An implantable device like a pacemaker or implantable cardiac defibrillator can reduce your risk of cardiac arrest due to heart rhythm disorders. In most cases, it will allow you to return to a full and active life. However, living with an implantable device does require some awareness and adjustment to certain routines and practices. Keep these tips in mind as you adjust to a “new normal.”
Continue to Treat Your Underlying Conditions
To ensure the best function of your heart and your pacemaker or ICD, you should continue to take the medications prescribed by your doctor to treat the arrhythmia or other underlying conditions. The American Heart Association provides two tools to help track your medicines: Heart360, an online system, or a printable chart (PDF).
Have Your Device Checked Regularly
Your doctor will give you a schedule for periodic appointments, probably several times a year.
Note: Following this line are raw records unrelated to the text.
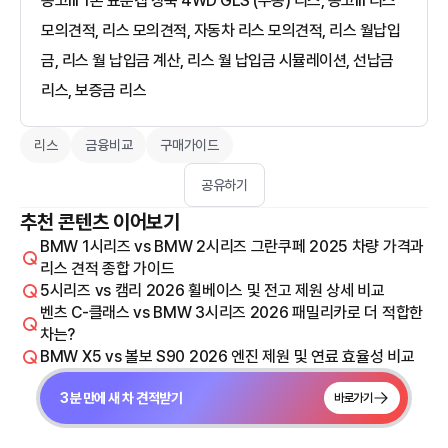
봉고III 1톤 표준캡 장축 4WD GLS (수동) 리스, 봉고III 리스
모의견적, 리스 모의견적, 자동차 리스 모의견적, 리스 월납입
금, 리스 월 납입금 계산, 리스 월 납입금 시뮬레이션, 선납금
리스, 보증금 리스
리스
금융비교
구매가이드
공유하기
추천 콘텐츠 이어보기
BMW 1시리즈 vs BMW 2시리즈 그란쿠페 2025 차량 가격과
리스 견적 종합 가이드
5시리즈 vs 캠리 2026 휠베이스 및 전고 제원 상세 비교
벤츠 C-클래스 vs BMW 3시리즈 2026 패밀리카로 더 적합한
차는?
BMW X5 vs 볼보 S90 2026 엔진 제원 및 연료 효율성 비교
3분 만에 새 차 견적받기
바로가기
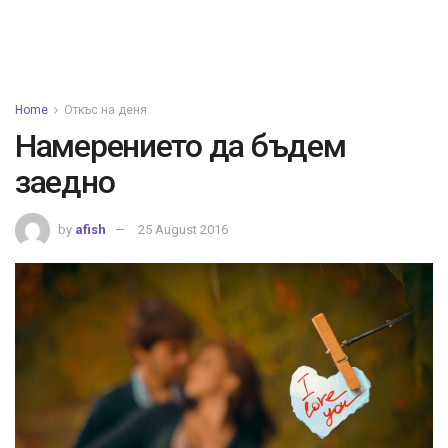
Home
Откъс на деня
Намерението да бъдем
заедно
by
afish
25 August 2016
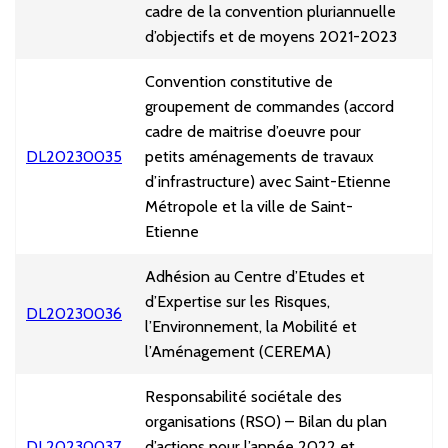
cadre de la convention pluriannuelle
d’objectifs et de moyens 2021-2023
Convention constitutive de
groupement de commandes (accord
cadre de maitrise d’oeuvre pour
DL20230035
petits aménagements de travaux
d’infrastructure) avec Saint-Etienne
Métropole et la ville de Saint-
Etienne
Adhésion au Centre d’Etudes et
d’Expertise sur les Risques,
DL20230036
l’Environnement, la Mobilité et
l’Aménagement (CEREMA)
Responsabilité sociétale des
organisations (RSO) – Bilan du plan
DL20230037
d’actions pour l’année 2022 et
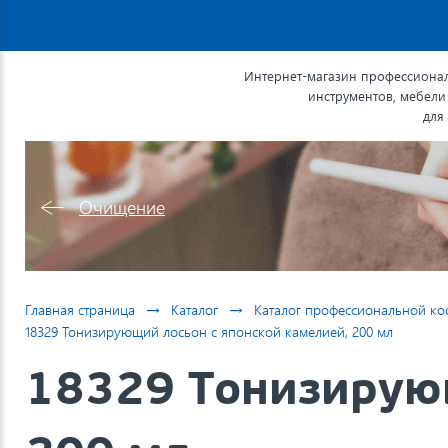
Интернет-магазин профессионал
инструментов, мебели
для
Очищение
→
→
Главная страница
Каталог
Каталог профессиональной ко
18329 Тонизирующий лосьон с японской камелией, 200 мл
18329 Тонизирующ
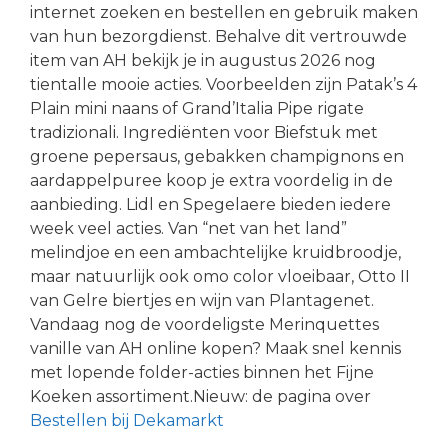
internet zoeken en bestellen en gebruik maken
van hun bezorgdienst. Behalve dit vertrouwde
item van AH bekijk je in augustus 2026 nog
tientalle mooie acties. Voorbeelden zijn Patak’s 4
Plain mini naans of Grand’Italia Pipe rigate
tradizionali. Ingrediënten voor Biefstuk met
groene pepersaus, gebakken champignons en
aardappelpuree koop je extra voordelig in de
aanbieding. Lidl en Spegelaere bieden iedere
week veel acties. Van “net van het land”
melindjoe en een ambachtelijke kruidbroodje,
maar natuurlijk ook omo color vloeibaar, Otto II
van Gelre biertjes en wijn van Plantagenet.
Vandaag nog de voordeligste Merinquettes
vanille van AH online kopen? Maak snel kennis
met lopende folder-acties binnen het Fijne
Koeken assortiment.Nieuw: de pagina over
Bestellen bij Dekamarkt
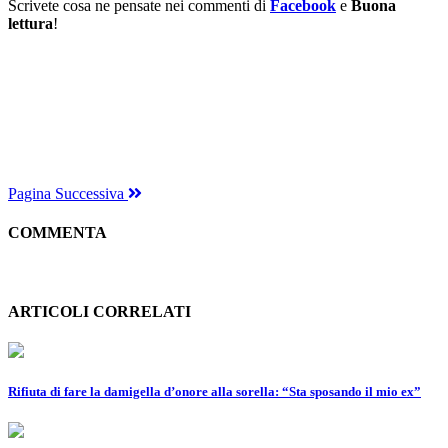
Scrivete cosa ne pensate nei commenti di
Facebook
e
Buona
lettura
!
Pagina Successiva
COMMENTA
ARTICOLI CORRELATI
Rifiuta di fare la damigella d’onore alla sorella: “Sta sposando il mio ex”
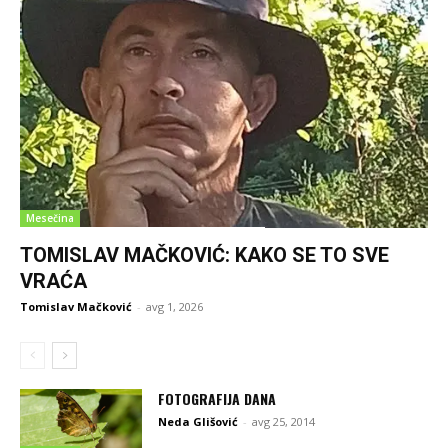
Mesečina
TOMISLAV MAČKOVIĆ: KAKO SE TO SVE
VRAĆA
Tomislav Mačković
-
avg 1, 2026
FOTOGRAFIJA DANA
Neda Glišović
-
avg 25, 2014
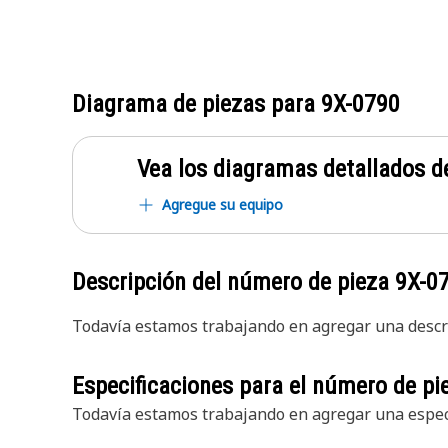
Diagrama de piezas para
9X-0790
Vea los diagramas detallados de
Agregue su equipo
Descripción del número de pieza
9X-0
Todavía estamos trabajando en agregar una descri
Especificaciones para el número de p
Todavía estamos trabajando en agregar una especi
These non-invasive check-ups may take place in person or at home over the phone or internet, depending on your device and your health provider’s goals and preferences. The check-ups accomplish two goals: ensuring the device is working properly and monitoring how your heart is working with the device. On average, your implantable cardiac device will last five to seven years after which it or its battery must be exchanged.
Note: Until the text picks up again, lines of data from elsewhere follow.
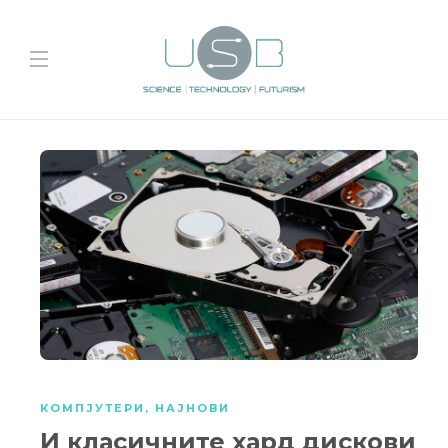
КОМПЈУТЕРИ
,
НАЈНОВИ
И класичните хард дискови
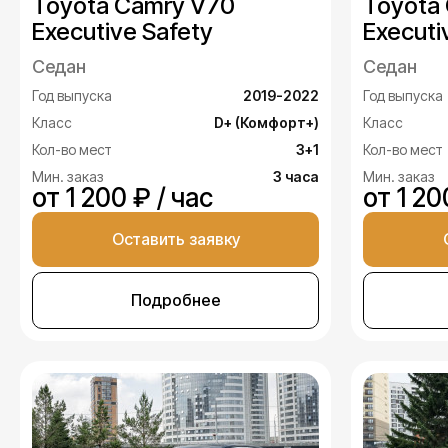
Toyota Camry V70
Toyota
Executive Safety
Executi
Седан
Седан
Год выпуска
2019-2022
Год выпуска
Класс
D+ (Комфорт+)
Класс
Кол-во мест
3+1
Кол-во мест
Мин. заказ
3 часа
Мин. заказ
от 1 200 ₽ / час
от 1 20
Оставить заявку
Подробнее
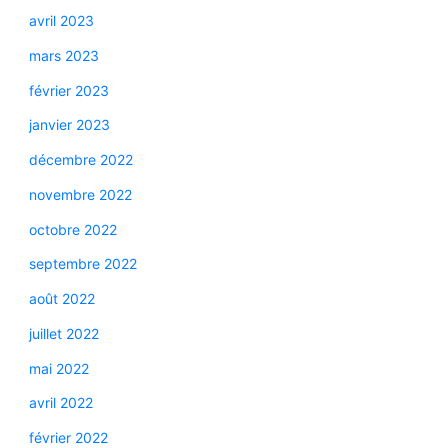
avril 2023
mars 2023
février 2023
janvier 2023
décembre 2022
novembre 2022
octobre 2022
septembre 2022
août 2022
juillet 2022
mai 2022
avril 2022
février 2022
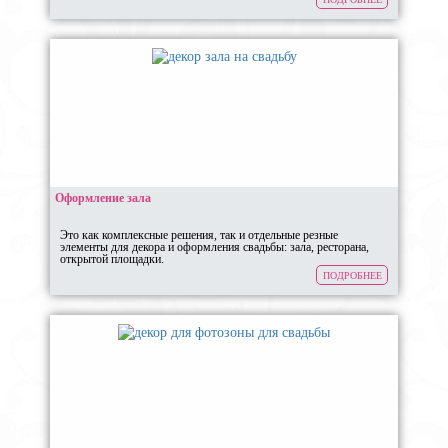
Оформление зала
Это как комплексные решения, так и отдельные резные
элементы для декора и оформления свадьбы: зала, ресторана,
открытой площадки.
ПОДРОБНЕЕ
Stay Active, With a Few Caveats
In general, a pacemaker allows you to resume a healthy, active lifestyle. That includes showers, sexual activity and exercise. Allow at least a week after surgery before you drive and about eight weeks before you do activities that require heavy lifting or cause sudden, jerking movement of the arm closest to the device. After that, you should mainly avoid activities that put you at risk of sudden blows to the chest, since these may damage or dislodge the device. Physical activity is important for your health; however, check with your doctor before embarking on any high-level sport or activity to make sure it’s safe for you.
Wear or Carry Medical Alert Identification
Always carry an ID card or wear a medic alert bracelet or necklace that notifies medical personnel that you have a device. This can also serve as verification if you need special treatment or services to keep you safe. Download a free, printable ID card (PDF) or visit the American Heart Association website.
Tell Your Dentist, Doctors, Nurses and Other Medical Providers About Your Device
Certain medical procedures should not be performed on those with implantable devices because they can cause interference with the device’s signals or alter its settings. Talk to your medical professional prior to any treatment or procedure so he or she can take precautions or make alterations to care as necessary.
Avoid Exposure to Items that May Interfere With Your Device
Some security devices, technologies or electrical equipment can affect the function of your device, especially with long exposure. In an airport or store, you may pass through the security detectors without risk, but tell security personnel you have an implantable cardiac device since it may set off an alarm. Also, they should avoid using a security wand over your chest for more than a second or two. Cell phones and MP3 headphones are safe over your ears, but should not be held around the neck or stored in a chest pocket. As a general rule of thumb, the farther you can keep gadgets with an electromagnetic field from your pacemaker or ICD, the better.
Finally, know that many people struggle with depression or anxiety after having a cardiac device implanted. You may even have a form of post traumatic stress syndrome brought on by a frightening experience with your heart. Please seek help from your doctor or a licensed mental health expert if you have any of these symptoms. Caring for your mental and emotional health, along with your physical health, will allow you to fully enjoy the new life offered through your implantable cardiac device.